NTSB Identification: CEN17LA212
14 CFR Part 91: General Aviation
Accident occurred Friday, June 02, 2017 in Blaine, MN
Aircraft: CESSNA 210F, registration: N1854F
Injuries: 1 Uninjured.

This is preliminary information, subject to change, and may contain errors. Any errors in this report will be corrected when the final report has been completed. NTSB investigators may not have traveled in support of this investigation and used data provided by various sources to prepare this aircraft accident report.

On June 2, 2017 about 1911 central daylight time, a Cessna 210F, N1854F, sustained substantial damage during landing at the Anoka County-Blaine Airport (ANE), Blaine, Minnesota. The pilot was not injured. The airplane was owned and operated by the pilot under the provisions of 14 Code of Federal Regulations Part 91 as a personal flight. Visual meteorological conditions prevailed at the time of the flight, which was not on a flight plan. The flight was departing at the time of the accident with Park Rapids, Minnesota, as the destination. 

The pilot reported that the airplane's landing gear did not fully retract when he raised the gear handle during the takeoff climb. The pilot reported that he attempted to lower the landing gear using emergency procedures without success for about an hour while he circled over Coon Lake, Minnesota.
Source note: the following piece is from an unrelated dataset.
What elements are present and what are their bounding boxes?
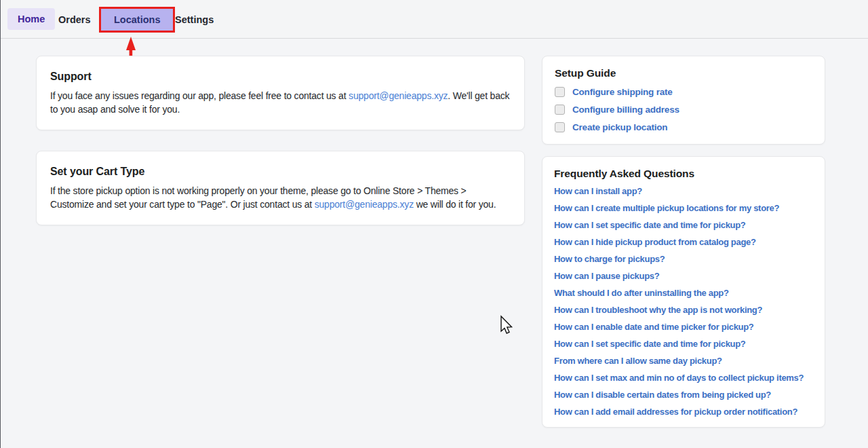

He returned to ANE and continued to fly right hand patterns over the airport at 2,500 ft above ground level for about an hour to burn off more fuel, and to continue trying to lower the landing gear using emergency procedures. The ANE tower controller confirmed that the main landing gear were in a partially retracted position, and that the nose wheel was in the down position.

The pilot conducted a full flap landing to runway 18. As the airplane settled onto the runway, the main landing gear retracted into the landing gear bay. The airplane veered off the runway and the right horizontal stabilizer was substantially damaged as the airplane skidded to a stop.